American Realty on March 27 bid $12.50 a share in cash or 0.80 a share of its common stock for each share of Cole Credit, raising an earlier offer. Three days ago, the New York-based firm said the cash payout would be capped at 60 percent, an increase from the previous 20 percent limit. Under the stock- payment plan, American Realty (ARCP) guaranteed to pay at least $13.59 for each Cole Credit share. The proposal is valued at about $9.7 billion, including the assumption of debt.
“The deal that we’ve proposed, and taking all the politics and distractions out of the conversation, is a very powerful transaction,” Nicholas Schorsch, chairman and chief executive officer of American Realty Capital Properties, said today in an interview before Cole issued its statement. “The combined company will be the largest net-lease REIT in the market.”

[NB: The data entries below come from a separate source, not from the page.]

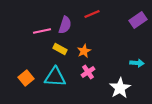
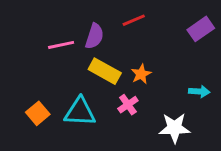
yellow rectangle: (60, 49) -> (105, 71), moved, size x1.5
orange star: (84, 51) -> (141, 74), moved
white star: (120, 88) -> (175, 128), turned 30

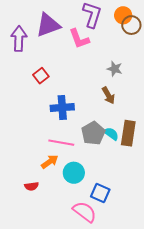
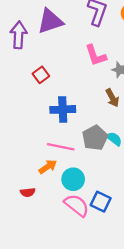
pink L-shape: (79, 39) -> (96, 55), moved
pink semicircle: (85, 212) -> (77, 205), moved

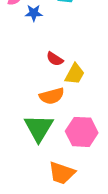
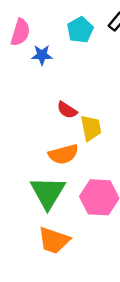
yellow trapezoid: (75, 74) -> (91, 128), turned -40
orange trapezoid: (62, 173) -> (54, 240), moved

Schorsch said “it doesn’t make any sense” for Cole Credit to buy Cole Holdings, a securities company.
A Cole investment committee that studied American Realty’s proposal concluded that the cash bid of $12.50 a share reflected a 21 percent discount to Cole’s implied share value. The guarantee of 60 percent cash also would add about $8 billion of debt to American Realty’s balance sheet, according to Cole.
On top of that, “substantial additional cash would be required” for American Realty to meet its guarantee, Cole said. “How can ARCP bid to acquire a company with funding it does not have?”
American Realty also would have difficulty fulfilling its $13.59-a-share stock offer without selling additional shares and diluting its existing investors’ holdings, Cole said.